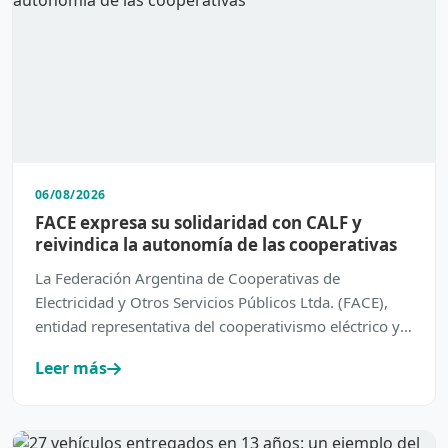
06/08/2026
FACE expresa su solidaridad con CALF y
reivindica la autonomía de las cooperativas
La Federación Argentina de Cooperativas de
Electricidad y Otros Servicios Públicos Ltda. (FACE),
entidad representativa del cooperativismo eléctrico y
de servic…
Leer más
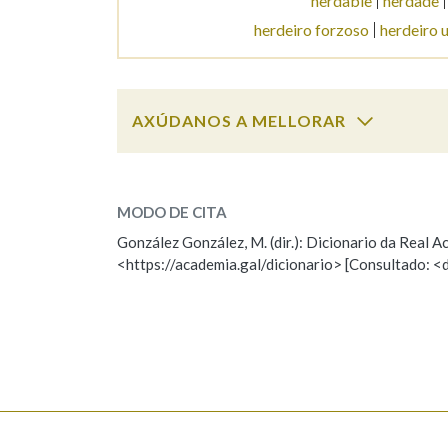
herdable
herdade
herdeiro forzoso
herdeiro u
Marcas gramaticais
AXÚDANOS A MELLORAR
herdeiro
SOBRE A PALABRA:
MODO DE CITA
ESCOLLE UNHA OPCIÓN:
González González, M. (dir.): Dicionario da Real
<https://academia.gal/dicionario> [Consultado: <
Observación
Hai un erro na palabra
Falta unha voz
Nome
Apelido
Enderezo electrónico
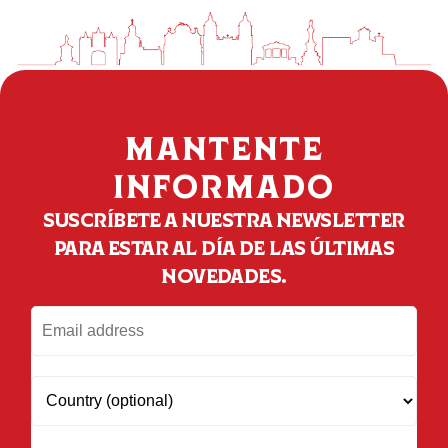
MANTENTE
INFORMADO
SUSCRÍBETE A NUESTRA NEWSLETTER
PARA ESTAR AL DÍA DE LAS ÚLTIMAS
NOVEDADES.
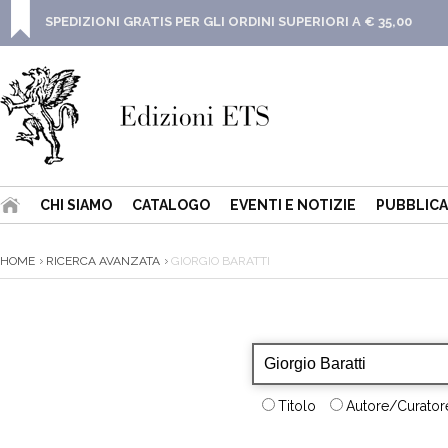
SPEDIZIONI GRATIS PER GLI ORDINI SUPERIORI A € 35,00
CHI SIAMO
CATALOGO
EVENTI E NOTIZIE
PUBBLICA
HOME
RICERCA AVANZATA
GIORGIO BARATTI
Titolo
Autore/Curatore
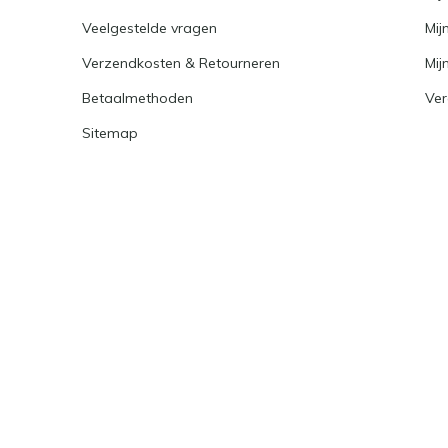
Veelgestelde vragen
Mij
Verzendkosten & Retourneren
Mijn
Betaalmethoden
Ver
Sitemap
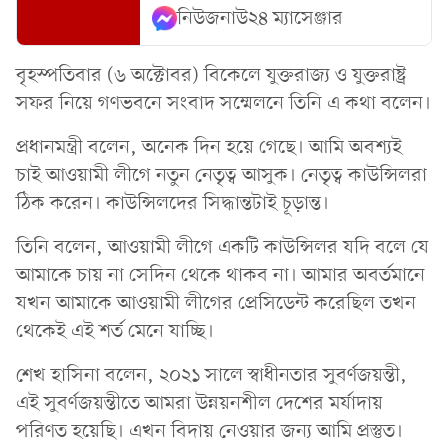
নিউজনাউ২৪ ম্যাসেঞ্জার
বৃহস্পতিবার (৬ অক্টোবর) বিকেলে যুক্তরাজ্য ও যুক্তরাষ্ট্র
সফর নিয়ে গণভবনে সংবাদ সম্মেলনে তিনি এ কথা বলেন।
প্রধানমন্ত্রী বলেন, অনেক দিন হয়ে গেছে। আমি অবশ্যই
চাই আওয়ামী লীগে নতুন নেতৃত্ব আসুক। নেতৃত্ব কাউন্সিলরা
ঠিক করেন। কাউন্সিলদের সিদ্ধান্তটাই চূড়ান্ত।
তিনি বলেন, আওয়ামী লীগে একটি কাউন্সিলর যদি বলে যে
আমাকে চায় না সেদিন থেকে থাকব না। আমার অবর্তমানে
যখন আমাকে আওয়ামী লীগের প্রেসিডেন্ট করেছিল তখন
থেকেই এই শর্ত মেনে যাচ্ছি।
শেখ হাসিনা বলেন, ২০২১ সালে স্বাধীনতার সুবর্ণজয়ন্তী,
এই সুবর্ণজয়ন্তীতে আমরা উন্নয়নশীল দেশের মর্যাদায়
পরিণত হয়েছি। এখন বিদায় নেওয়ার জন্য আমি প্রস্তুত।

**Your assignment**
Since the copy must hold no pictures, repeat everything else in the records exactly as written.

**Answer box**
06/08/2026
FACE expresa su solidaridad con CALF y
reivindica la autonomía de las cooperativas
La Federación Argentina de Cooperativas de
Electricidad y Otros Servicios Públicos Ltda. (FACE),
entidad representativa del cooperativismo eléctrico y
de servic…
Leer más
herdable
herdade
herdeiro forzoso
herdeiro u
Marcas gramaticais
AXÚDANOS A MELLORAR
herdeiro
SOBRE A PALABRA:
MODO DE CITA
ESCOLLE UNHA OPCIÓN:
González González, M. (dir.): Dicionario da Real
<https://academia.gal/dicionario> [Consultado: <
Observación
Hai un erro na palabra
Falta unha voz
Nome
Apelido
Enderezo electrónico
MANTENTE
INFORMADO
SUSCRÍBETE A NUESTRA NEWSLETTER
PARA ESTAR AL DÍA DE LAS ÚLTIMAS
NOVEDADES.
SPEDIZIONI GRATIS PER GLI ORDINI SUPERIORI A € 35,00
CHI SIAMO
CATALOGO
EVENTI E NOTIZIE
PUBBLICA
HOME
RICERCA AVANZATA
GIORGIO BARATTI
Titolo
Autore/Curatore
Veelgestelde vragen
Mij
Verzendkosten & Retourneren
Mijn
Betaalmethoden
Ver
Sitemap
নিউজনাউ২৪ ম্যাসেঞ্জার
বৃহস্পতিবার (৬ অক্টোবর) বিকেলে যুক্তরাজ্য ও যুক্তরাষ্ট্র
সফর নিয়ে গণভবনে সংবাদ সম্মেলনে তিনি এ কথা বলেন।
প্রধানমন্ত্রী বলেন, অনেক দিন হয়ে গেছে। আমি অবশ্যই
চাই আওয়ামী লীগে নতুন নেতৃত্ব আসুক। নেতৃত্ব কাউন্সিলরা
ঠিক করেন। কাউন্সিলদের সিদ্ধান্তটাই চূড়ান্ত।
তিনি বলেন, আওয়ামী লীগে একটি কাউন্সিলর যদি বলে যে
আমাকে চায় না সেদিন থেকে থাকব না। আমার অবর্তমানে
যখন আমাকে আওয়ামী লীগের প্রেসিডেন্ট করেছিল তখন
থেকেই এই শর্ত মেনে যাচ্ছি।
শেখ হাসিনা বলেন, ২০২১ সালে স্বাধীনতার সুবর্ণজয়ন্তী,
এই সুবর্ণজয়ন্তীতে আমরা উন্নয়নশীল দেশের মর্যাদায়
পরিণত হয়েছি। এখন বিদায় নেওয়ার জন্য আমি প্রস্তুত।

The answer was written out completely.